In "Introduction to Modern Theory of Dynamical System" by Katok and Hasselblatt, the following definition of attractor is given:
Definition 3.3.1 A compact set $A\subset X$ is called an attractor for $f$ if there exists a neighborhood $V$ of $A$ and $N\in\mathbb{N}$ such that $f^N(V)\subset V$ and $A=\bigcap_{n\in\mathbb{N}}f^n(V)$.
Afterwards the following remark is given:
Remark. Considering $V'=\bigcap_{n=0}^{N-1}f^n(V)$ we may take $N=1$ in the definition.
I do not understand this remark. I neither see that $V'$ is a neighborhood of $A$, nor that $A=\bigcap_{n\in\mathbb{N}}f^n(V')$.
The only thing that I see is that $f(V')\subset V'$.
Maybe you can help.
$\def\N{\mathbb{N}}$To sum up the discussion, we have both things if we assume that $f: X \to X$ is a homeomorphism.

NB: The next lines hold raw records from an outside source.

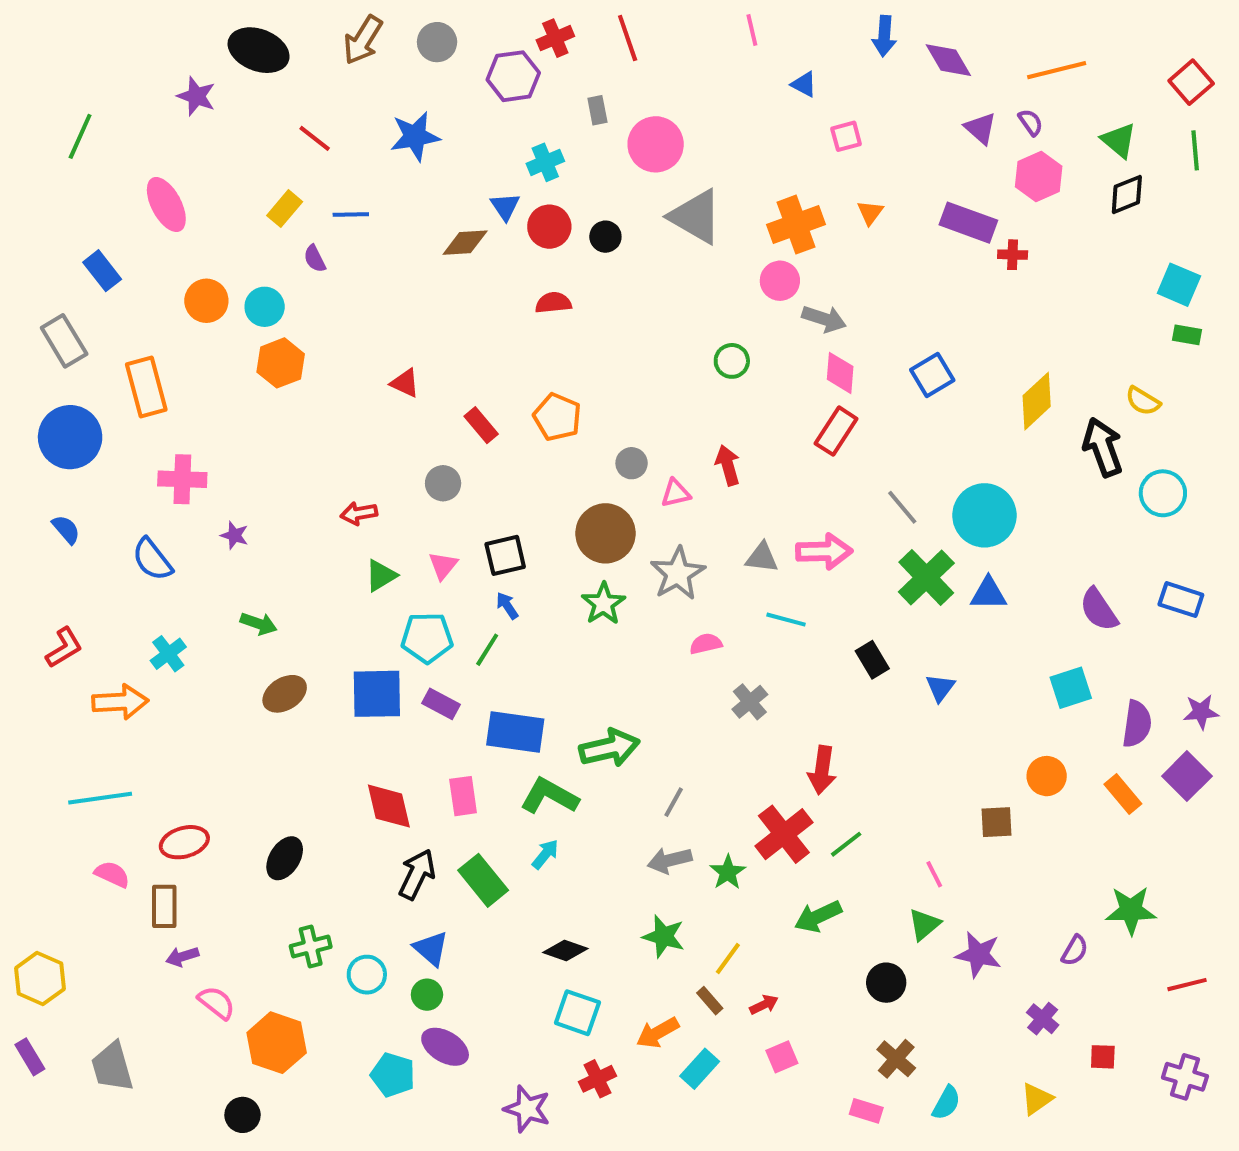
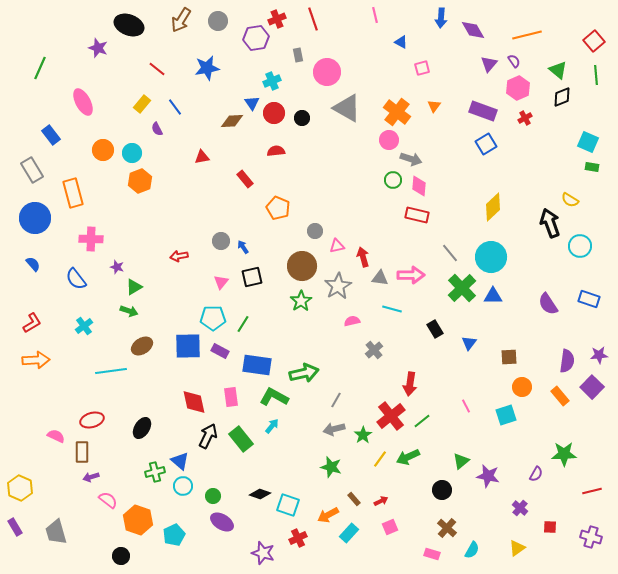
purple triangle: (980, 128) -> (489, 64), turned 30
blue line: (351, 215) -> (175, 107), turned 54
orange cross: (796, 225) -> (397, 112), turned -32
red cross: (1013, 255) -> (525, 118), moved, turned -32
green circle: (732, 361) -> (393, 180), moved
blue square: (932, 375) -> (486, 144), moved
red triangle: (405, 383) -> (202, 157), moved, turned -35
yellow diamond: (1037, 401) -> (493, 207), moved
red rectangle: (481, 425) -> (245, 179), moved
red rectangle: (836, 431) -> (417, 215), turned 70
red arrow: (728, 465) -> (363, 257), moved
green triangle: (381, 576) -> (134, 287), moved
blue arrow: (507, 606) -> (243, 247), moved
cyan square: (1071, 688) -> (506, 415), moved
orange arrow: (120, 702) -> (36, 360), moved
cyan line: (100, 798) -> (111, 371), moved
brown square: (996, 822) -> (509, 357), moved
pink line: (934, 874) -> (466, 406), moved
blue triangle: (431, 948) -> (180, 461), moved
black diamond: (565, 950) -> (260, 494), moved
yellow line: (728, 959) -> (380, 459), moved
cyan pentagon: (393, 1075) -> (174, 535), moved, turned 30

In that case $f(A) = f(\bigcap_{n ∈ \N} f^n(V)) = \bigcap_{n ∈ \N} f^{n + 1}(V) = A$ (since $f^N(V) ⊆ V$).
$\bigcap_{n ∈ \N} f^n(V') = A$. We have $A ⊆ V' ⊆ V$, and hence $A ⊆ f^n(V') ⊆ f^n(V)$ for every $n$, and hence $A ⊆ \bigcap_{n ∈ \N} f^n(V') ⊆ \bigcap_{n ∈ \N} f^n(V) = A$.
$V'$ is a neigborhood of $A$. There is an open set $U$ such that $A ⊆ U ⊆ V$, and hence $A ⊆ f^n(U) ⊆ f^n(V)$ and $f^n(U)$ is open for every $n$. Hence, $A ⊆ \bigcap_{n < N} f^n(U) ⊆ V'$.